*Material provided*.
━━━━━━━━━━━━━━━━━━━━

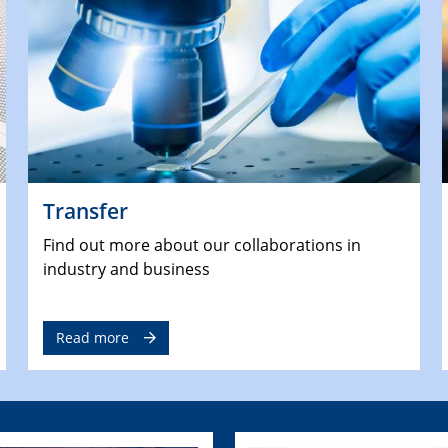
Transfer
Find out more about our collaborations in
industry and business
Read more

━━━━━━━━━━━━━━━━━━━━

*Exercise instructions*. The lines from the one containing "Find out more about our collaborations in" through the end of the data are to be copied exactly, the first and last of them included.

*Solution for this exercise*.
Find out more about our collaborations in
industry and business
Read more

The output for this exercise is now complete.